Publié chez Alma, une petite maison créée il y a quelques années par des passionnés de littérature, ce premier roman est l’une des bonnes surprises de cet automne qui en a cruellement manqué, de surprises, et d’occasions de véritablement s’enthousiasmer. Une surprise d’autant plus surprenante vu son sujet qui à lui seul résume toute l’histoire littéraire française et mondiale: une histoire d’amour! Il fallait oser: raconter en 140 pages la naissance et la fin d’un amour. Mais voilà, sur ce livret devenu illisible à force d’avoir été réécrit, Nathalie Poitout apporte sa petite note personnelle. «Petite» car c’est vraiment mezzo voce qu’elle conte les bonheurs et déboires sentimentaux de Marie et Paul. Confirmant, s’il en était encore besoin, que la meilleure littérature est d’abord affaire de ton et de regard.

Paul aime Marie. Différemment selon les moments de la journée. Quand il l’a rencontrée, il avait déjà vécu une autre histoire avec Marine d’où étaient nés deux enfants et il était au fond du trou. «Absent à lui-même.» Ce fut pour lui une «résurrection». Marie est plus simple. Elle est tombée amoureuse de Paul et sans trop d’états d’âme a mis fin à une relation longue de trois années. Elle aime Paul tout simplement, sans demi-mesure. Elle le trouve «parfait». Il est «l’incarnation d’un rêve». Décortiquant la moindre anicroche, sa moindre hésitation. Maire est journaliste, ses horaires sont assez lâches, elle vit chez les uns et les autres avant de trouver un appartement. Paul se partage entre Paris et ses cours d’histoire de l’art dans un lycée et Caen où il possède une maison et où Marie aime le rejoindre. Il y a entre eux des promesses d’une vie nouvelle. Auxquelles ils croient, surtout Marie. Mais Paul est un être torturé. Qui se fait du mal. Qui demande à Marie ce qu’est l’amour. Qui dit: «Je suis fou». Et qui davantage encore que Marie, aime sa solitude. Et Paul se rend compte n’avoir pas oublié Marine. Ils se séparent donc. Avant de se faire trop de mal.

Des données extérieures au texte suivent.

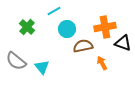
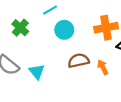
brown semicircle: (83, 46) -> (79, 61), moved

Pour raconter cette histoire simple, douloureusement simple, Nathalie Poitout a trouvé les mots justes. Son style est joliment travaillé, elle a un rythme et un ton qui lui sont propres. Et qui nous emportent avec une douceur âpre dans ce corps-à-corps où perce toujours une certaine tristesse, une vraie mélancolie. Et d’où naît une émotion dont on aime être envahi. Bonne pioche, donc, de la part d’Alma qui enrichit son catalogue d’une nouvelle auteure qui se distingue du tout-venant.